> **EXTRACTED RECORDS**

....................

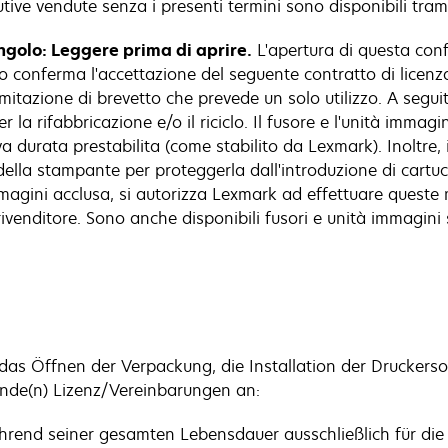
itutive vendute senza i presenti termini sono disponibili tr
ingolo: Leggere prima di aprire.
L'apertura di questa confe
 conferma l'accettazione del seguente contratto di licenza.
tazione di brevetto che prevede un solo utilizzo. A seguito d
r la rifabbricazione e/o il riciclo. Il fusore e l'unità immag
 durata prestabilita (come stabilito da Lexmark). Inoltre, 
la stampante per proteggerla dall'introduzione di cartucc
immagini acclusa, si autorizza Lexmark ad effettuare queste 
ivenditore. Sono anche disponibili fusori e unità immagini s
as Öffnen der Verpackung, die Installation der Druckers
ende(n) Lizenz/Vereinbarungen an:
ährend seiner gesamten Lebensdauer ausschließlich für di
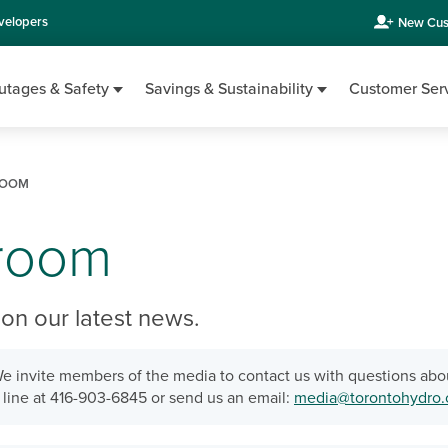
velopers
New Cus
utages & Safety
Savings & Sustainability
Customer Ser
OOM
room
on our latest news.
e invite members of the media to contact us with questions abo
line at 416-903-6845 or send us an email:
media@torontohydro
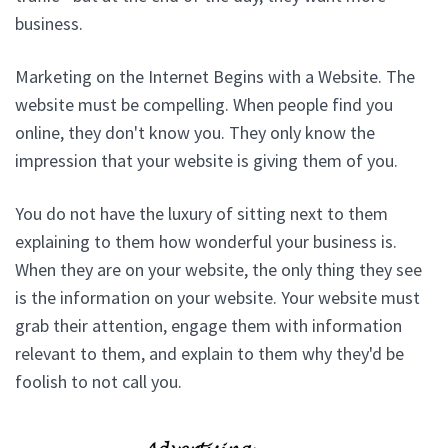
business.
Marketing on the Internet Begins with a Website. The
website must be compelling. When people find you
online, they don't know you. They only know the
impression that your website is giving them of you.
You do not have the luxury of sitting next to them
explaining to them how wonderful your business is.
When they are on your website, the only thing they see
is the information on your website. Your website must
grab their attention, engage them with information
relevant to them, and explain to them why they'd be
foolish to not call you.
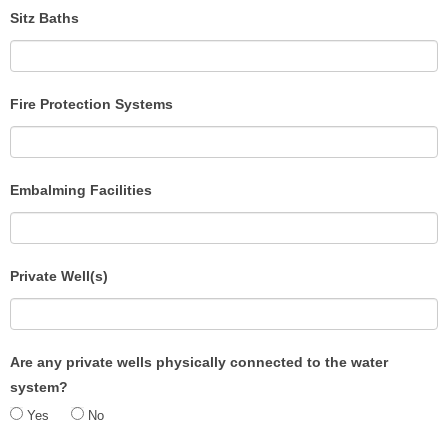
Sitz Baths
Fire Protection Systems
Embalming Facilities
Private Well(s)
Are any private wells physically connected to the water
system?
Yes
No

....................

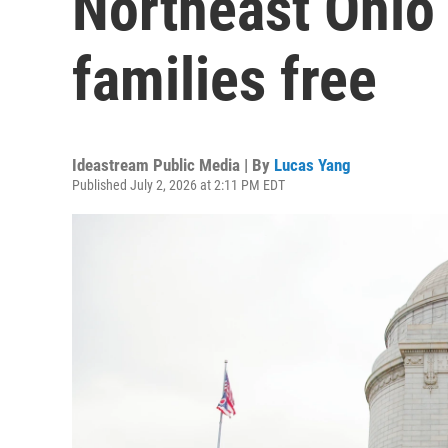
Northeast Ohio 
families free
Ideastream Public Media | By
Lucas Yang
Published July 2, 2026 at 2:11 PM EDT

....................

> **THE TASK**
The reply should hold only the lines of the listing above starting at the line containing "Northeast Ohio" and ending at the line containing "Published July 2, 2026 at 2:11 PM EDT", exactly as written.

> **ANSWER TO THIS EXERCISE**
Northeast Ohio 
families free
Ideastream Public Media | By
Lucas Yang
Published July 2, 2026 at 2:11 PM EDT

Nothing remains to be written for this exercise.